You might not think that Maine has a high profile in the Washington D.C. headquarters of the U.S. Department of Agriculture, but that would be because you probably think that the U.S.D.A. only concerns itself with agriculture. During a recent visit to Maine by some of their top brass, however, the broad role U.S.D.A. plays in sustaining rural communities came into sharp focus—supporting alternative energy initiatives among rural electric cooperatives, piloting distance learning programs in one-room island schoolhouses and investing in telemedicine technology mounted on the Maine Seacoast Mission’s flagship the Sunbeam.

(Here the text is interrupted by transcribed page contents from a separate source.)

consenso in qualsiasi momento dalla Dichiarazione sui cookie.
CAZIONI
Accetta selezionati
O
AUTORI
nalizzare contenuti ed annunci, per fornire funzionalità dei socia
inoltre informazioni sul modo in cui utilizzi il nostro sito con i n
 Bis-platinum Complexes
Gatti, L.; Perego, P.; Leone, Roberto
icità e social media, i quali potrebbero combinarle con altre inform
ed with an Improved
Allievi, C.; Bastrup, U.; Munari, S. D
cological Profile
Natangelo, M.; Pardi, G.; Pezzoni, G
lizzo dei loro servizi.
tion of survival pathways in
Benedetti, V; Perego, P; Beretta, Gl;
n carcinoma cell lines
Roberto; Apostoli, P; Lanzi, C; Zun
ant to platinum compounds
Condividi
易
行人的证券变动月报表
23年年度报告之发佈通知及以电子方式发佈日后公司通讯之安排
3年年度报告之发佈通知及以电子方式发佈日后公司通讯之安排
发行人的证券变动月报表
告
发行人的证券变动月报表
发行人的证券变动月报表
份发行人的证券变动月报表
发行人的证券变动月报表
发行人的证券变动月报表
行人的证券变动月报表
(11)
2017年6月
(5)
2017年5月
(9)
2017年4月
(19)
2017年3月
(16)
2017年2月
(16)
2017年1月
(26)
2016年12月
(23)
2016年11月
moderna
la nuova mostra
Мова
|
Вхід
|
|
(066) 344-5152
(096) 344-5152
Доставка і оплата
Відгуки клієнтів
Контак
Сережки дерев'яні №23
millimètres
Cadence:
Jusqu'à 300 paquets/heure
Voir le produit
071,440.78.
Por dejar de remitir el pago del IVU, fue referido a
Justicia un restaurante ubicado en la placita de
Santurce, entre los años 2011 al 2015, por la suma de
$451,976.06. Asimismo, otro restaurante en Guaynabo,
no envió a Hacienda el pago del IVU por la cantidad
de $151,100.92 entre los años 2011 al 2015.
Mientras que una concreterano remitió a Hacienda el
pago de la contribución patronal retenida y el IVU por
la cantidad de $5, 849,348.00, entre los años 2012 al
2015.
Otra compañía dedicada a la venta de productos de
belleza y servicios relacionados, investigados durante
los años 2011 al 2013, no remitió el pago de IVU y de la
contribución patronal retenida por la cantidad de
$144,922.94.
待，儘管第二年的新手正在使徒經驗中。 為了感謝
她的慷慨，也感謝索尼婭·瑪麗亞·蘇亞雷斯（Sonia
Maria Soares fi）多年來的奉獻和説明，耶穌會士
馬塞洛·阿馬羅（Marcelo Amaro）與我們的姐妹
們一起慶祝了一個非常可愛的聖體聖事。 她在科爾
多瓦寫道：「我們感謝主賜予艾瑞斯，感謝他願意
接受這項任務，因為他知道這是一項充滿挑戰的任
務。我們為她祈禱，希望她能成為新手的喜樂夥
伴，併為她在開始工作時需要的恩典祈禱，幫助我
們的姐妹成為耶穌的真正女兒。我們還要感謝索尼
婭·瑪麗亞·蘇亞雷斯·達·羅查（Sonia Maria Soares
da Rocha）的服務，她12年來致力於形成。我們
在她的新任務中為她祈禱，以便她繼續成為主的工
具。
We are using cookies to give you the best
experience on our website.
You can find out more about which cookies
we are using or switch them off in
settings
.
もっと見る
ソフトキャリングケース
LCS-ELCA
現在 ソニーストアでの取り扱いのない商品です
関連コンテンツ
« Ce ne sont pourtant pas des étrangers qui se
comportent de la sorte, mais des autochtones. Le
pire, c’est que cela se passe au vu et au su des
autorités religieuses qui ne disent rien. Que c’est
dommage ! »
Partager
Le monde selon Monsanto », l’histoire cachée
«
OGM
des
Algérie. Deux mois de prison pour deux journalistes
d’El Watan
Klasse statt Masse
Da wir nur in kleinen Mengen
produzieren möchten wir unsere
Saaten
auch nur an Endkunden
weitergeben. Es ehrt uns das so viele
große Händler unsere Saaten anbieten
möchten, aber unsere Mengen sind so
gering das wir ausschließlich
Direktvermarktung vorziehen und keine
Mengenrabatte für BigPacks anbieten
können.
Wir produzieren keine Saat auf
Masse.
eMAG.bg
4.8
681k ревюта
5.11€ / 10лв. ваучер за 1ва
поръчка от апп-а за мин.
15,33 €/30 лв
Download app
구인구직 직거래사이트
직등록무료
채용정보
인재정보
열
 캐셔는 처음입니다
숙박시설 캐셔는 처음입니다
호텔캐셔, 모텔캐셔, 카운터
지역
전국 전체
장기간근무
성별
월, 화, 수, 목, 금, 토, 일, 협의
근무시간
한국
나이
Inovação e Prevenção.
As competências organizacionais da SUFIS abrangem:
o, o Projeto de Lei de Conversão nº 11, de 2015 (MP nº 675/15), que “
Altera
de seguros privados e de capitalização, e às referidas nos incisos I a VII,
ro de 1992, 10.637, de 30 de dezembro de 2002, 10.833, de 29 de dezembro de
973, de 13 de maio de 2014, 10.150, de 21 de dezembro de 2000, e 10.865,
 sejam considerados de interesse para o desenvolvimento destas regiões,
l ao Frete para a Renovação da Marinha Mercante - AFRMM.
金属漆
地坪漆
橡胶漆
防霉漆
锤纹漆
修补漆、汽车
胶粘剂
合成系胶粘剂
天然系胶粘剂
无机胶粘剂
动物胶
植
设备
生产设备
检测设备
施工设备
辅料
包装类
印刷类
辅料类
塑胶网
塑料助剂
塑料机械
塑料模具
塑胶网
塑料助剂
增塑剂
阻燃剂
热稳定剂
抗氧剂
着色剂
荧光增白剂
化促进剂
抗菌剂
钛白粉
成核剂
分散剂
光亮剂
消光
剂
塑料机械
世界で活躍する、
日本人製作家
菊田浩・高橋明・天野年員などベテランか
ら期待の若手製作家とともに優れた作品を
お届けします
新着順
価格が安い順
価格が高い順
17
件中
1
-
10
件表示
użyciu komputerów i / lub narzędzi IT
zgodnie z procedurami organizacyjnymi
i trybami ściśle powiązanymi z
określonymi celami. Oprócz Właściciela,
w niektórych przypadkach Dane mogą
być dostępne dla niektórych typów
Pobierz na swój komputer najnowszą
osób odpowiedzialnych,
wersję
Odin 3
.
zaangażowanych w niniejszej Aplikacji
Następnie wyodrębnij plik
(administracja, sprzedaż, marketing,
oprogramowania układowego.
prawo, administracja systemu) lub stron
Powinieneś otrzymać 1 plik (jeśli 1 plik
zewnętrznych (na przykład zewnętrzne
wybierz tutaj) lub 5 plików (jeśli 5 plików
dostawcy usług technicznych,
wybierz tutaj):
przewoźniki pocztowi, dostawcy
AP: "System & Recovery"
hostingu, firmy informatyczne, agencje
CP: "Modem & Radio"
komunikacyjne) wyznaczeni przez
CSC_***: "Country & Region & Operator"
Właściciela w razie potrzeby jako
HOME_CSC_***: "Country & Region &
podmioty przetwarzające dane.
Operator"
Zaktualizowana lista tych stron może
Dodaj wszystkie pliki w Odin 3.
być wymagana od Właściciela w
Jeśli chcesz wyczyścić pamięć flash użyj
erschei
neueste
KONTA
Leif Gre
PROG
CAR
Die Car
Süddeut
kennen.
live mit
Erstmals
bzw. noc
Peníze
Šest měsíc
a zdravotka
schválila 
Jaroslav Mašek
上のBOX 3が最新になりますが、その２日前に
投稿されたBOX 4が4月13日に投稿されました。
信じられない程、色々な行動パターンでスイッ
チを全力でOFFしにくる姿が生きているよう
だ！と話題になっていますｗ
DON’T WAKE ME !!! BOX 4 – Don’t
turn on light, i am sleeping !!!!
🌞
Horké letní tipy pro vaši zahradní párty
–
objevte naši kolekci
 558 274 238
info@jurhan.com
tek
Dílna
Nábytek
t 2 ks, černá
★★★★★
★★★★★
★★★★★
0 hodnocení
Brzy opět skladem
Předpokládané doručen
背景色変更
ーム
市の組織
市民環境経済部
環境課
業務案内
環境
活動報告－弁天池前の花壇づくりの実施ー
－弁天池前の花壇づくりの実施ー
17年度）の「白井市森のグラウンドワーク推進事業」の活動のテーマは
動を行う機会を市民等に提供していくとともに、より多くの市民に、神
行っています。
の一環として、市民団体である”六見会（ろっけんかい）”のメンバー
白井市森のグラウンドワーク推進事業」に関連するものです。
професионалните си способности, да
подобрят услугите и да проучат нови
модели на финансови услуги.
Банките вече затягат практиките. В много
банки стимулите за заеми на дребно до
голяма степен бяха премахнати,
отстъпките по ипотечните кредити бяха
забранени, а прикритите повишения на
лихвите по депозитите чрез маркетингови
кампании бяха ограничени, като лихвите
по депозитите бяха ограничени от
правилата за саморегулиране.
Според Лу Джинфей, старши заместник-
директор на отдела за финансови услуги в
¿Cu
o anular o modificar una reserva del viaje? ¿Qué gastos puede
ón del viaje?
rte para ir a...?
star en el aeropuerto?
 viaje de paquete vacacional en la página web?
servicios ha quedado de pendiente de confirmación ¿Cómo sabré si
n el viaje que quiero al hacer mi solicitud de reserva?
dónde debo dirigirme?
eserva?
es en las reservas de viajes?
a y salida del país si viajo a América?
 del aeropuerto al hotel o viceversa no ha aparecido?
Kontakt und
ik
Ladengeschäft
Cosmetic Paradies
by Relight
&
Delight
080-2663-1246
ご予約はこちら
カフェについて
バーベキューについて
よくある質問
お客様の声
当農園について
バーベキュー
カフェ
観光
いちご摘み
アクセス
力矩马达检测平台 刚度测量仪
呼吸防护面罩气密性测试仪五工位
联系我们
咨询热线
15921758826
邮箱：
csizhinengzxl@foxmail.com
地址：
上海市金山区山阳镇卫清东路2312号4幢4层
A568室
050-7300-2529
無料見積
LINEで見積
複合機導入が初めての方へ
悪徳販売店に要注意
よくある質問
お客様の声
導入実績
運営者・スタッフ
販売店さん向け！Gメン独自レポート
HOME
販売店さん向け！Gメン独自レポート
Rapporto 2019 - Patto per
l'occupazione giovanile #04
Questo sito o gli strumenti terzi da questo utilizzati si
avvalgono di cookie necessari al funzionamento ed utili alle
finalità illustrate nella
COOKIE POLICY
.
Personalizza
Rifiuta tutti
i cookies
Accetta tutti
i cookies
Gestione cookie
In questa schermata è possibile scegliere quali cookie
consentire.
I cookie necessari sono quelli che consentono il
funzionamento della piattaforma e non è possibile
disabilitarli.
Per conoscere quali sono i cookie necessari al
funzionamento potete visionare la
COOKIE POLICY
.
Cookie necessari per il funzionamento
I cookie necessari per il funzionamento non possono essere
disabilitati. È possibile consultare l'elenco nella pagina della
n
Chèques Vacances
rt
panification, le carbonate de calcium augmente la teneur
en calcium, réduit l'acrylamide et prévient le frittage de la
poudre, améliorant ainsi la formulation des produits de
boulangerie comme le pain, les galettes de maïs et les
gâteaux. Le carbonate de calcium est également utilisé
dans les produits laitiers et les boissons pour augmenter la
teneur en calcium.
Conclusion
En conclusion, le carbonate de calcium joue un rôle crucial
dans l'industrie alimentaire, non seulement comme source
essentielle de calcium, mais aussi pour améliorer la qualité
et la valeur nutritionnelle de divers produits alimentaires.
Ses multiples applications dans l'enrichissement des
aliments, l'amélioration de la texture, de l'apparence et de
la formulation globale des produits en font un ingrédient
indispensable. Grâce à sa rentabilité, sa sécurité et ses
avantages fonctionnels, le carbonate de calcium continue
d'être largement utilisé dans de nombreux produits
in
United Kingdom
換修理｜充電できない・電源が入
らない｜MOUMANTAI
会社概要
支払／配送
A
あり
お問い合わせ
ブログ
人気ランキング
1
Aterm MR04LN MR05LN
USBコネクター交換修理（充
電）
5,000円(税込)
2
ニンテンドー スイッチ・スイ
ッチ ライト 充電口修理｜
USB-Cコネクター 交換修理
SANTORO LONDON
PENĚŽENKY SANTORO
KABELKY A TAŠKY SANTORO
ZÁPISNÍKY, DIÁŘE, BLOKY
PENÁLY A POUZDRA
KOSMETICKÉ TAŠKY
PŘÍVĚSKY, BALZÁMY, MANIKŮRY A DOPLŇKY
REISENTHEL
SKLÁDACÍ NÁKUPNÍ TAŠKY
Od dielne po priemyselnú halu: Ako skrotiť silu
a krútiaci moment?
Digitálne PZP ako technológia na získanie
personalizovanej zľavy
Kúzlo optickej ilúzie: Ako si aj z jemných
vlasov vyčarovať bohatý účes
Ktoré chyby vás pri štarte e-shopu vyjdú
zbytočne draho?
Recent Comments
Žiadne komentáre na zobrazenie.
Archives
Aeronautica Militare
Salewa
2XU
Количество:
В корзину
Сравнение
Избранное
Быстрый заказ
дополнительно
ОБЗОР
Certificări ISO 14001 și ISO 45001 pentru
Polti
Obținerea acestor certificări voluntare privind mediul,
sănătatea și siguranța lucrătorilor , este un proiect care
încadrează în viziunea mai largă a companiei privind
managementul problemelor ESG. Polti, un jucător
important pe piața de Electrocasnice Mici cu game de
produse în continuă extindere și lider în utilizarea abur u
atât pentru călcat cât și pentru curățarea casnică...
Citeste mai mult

Dallas Tonsager, the Under Secretary of Agriculture for Rural Development in the current administration led the visit to Maine and he brought with him nine U.S.D.A. state directors from the eastern region, including Maine’s director, Virginia Manuel, to review some of their investments in this state and to discuss strategies for fine tuning their current programs.

Tonsager is a practical Norwegian-American farmer from the prairies of the upper Midwest who grew up on a dairy, corn and soybean farm in Oldham, South Dakota. Before he got into rural development, Tonsager was organizing rural cooperatives throughout the Midwest after farm prices crashed from over production, especially during the years between 1987-1992. Before Tonsager got into rural cooperatives, he thought he wanted to become a diesel mechanic. A practical guy, in other words. But one with a vision for encouraging rural Americans to invest in their communities, rather than fleeing toward the shimmering lights on the far horizon. Fifteen years ago, Tonsager was one of a small group of rural leaders who helped convince U.S.D.A. to reorganize their various rural investment strategies into a single agency called Rural Development, a large agency within U.S.D.A. that he now heads.

Tonsager and the practical-minded islanders that he met this week on visits to Vinalhaven and Isle au Haut (via broadband video conference link) seemed to get along well. A shared instinct for solving practical problems is perhaps why islander-originated projects have scored well recently in the distant headquarters of the country’s agricultural administration.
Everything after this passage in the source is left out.